To: russwinter who wrote (11426)4/6/2004 3:47:15 PM
From: ild  Read Replies (1) | Respond to of 110194
 
Inflation watch:
latimes.com

22 Freeway's Latest Setback: High Bids
Hopes are dashed yet again for a smooth process of improving an O.C. route that has had no major work since opening in the 1960s.
...
Officials for the Orange County Transportation Authority said Monday that bids from Kiewit Pacific and Granite Construction well exceed an official estimate of $185 million to overhaul the main part of the 22 Freeway, from Brookhurst Street in Garden Grove to Main Street in Orange.
...
OCTA officials say the high bids might stem from inflation in the construction industry. The industry has been beset recently by dramatic cost increases for fuel, steel and lumber. The price of steel, which reinforces pavement and bridges, rose at least 20% in the first quarter this year.

Because of increasing demand for construction in the United States and abroad, some forecasts show that construction costs overall will rise more than 25% in the U.S. this year.
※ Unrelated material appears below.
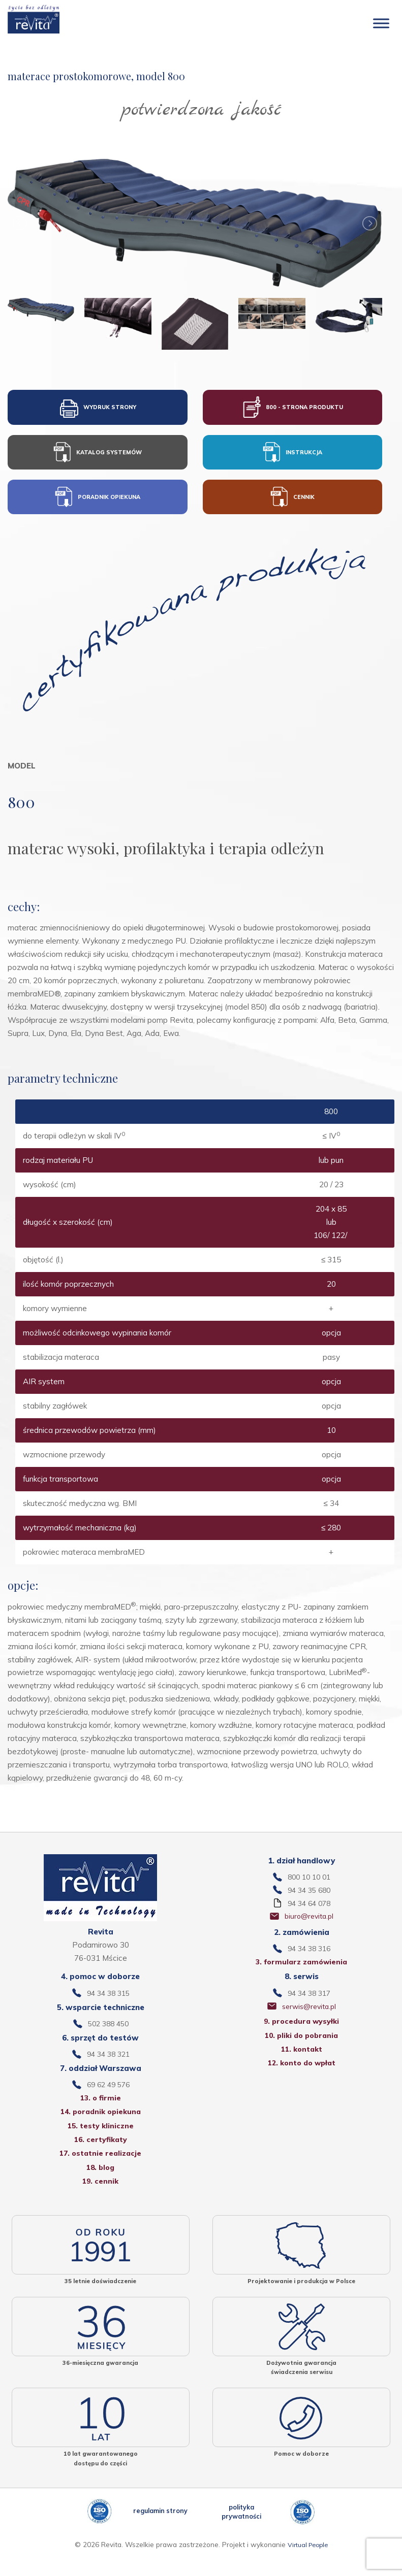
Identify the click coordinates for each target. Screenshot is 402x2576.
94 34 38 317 (309, 2004)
To: russwinter who wrote (11426)4/6/2004 11:18:06 PM
From: ild  Read Replies (2) | Respond to of 110194
 
Chart and text from today's ContraryInvestor:

idorfman.com

Despite the rather subdued headline PPI number for February, the core intermediate price index experienced its largest one month gain in nine years. In spite of the messages from an apparently deaf, dumb and blind Fed, growing inflationary pressures are in plain sight. And to us, it is crystal clear that the Greenspan Fed is actively choosing to ignore what it has not ignored at all over the past decade. As you'll see below, literally every time the ISM prices paid component has spiked over the last decade, it has led to a rather quick Funds rate increase response by the Fed. Every time except during the current experience, that is. ISM prices paid spikes as we have now realized have in the past led to at least a near term 200 basis point increase in the Fed Funds rate. As you can clearly see, in 1994 it was a 300 basis point rise. If the current recovery is anything near normal, then why are Fed actions completely abnormal relative to time honored indicators of inflationary pressure? The question becomes louder with each passing economic statistic. Why does the Fed continue to price the Funds rate for a crisis environment?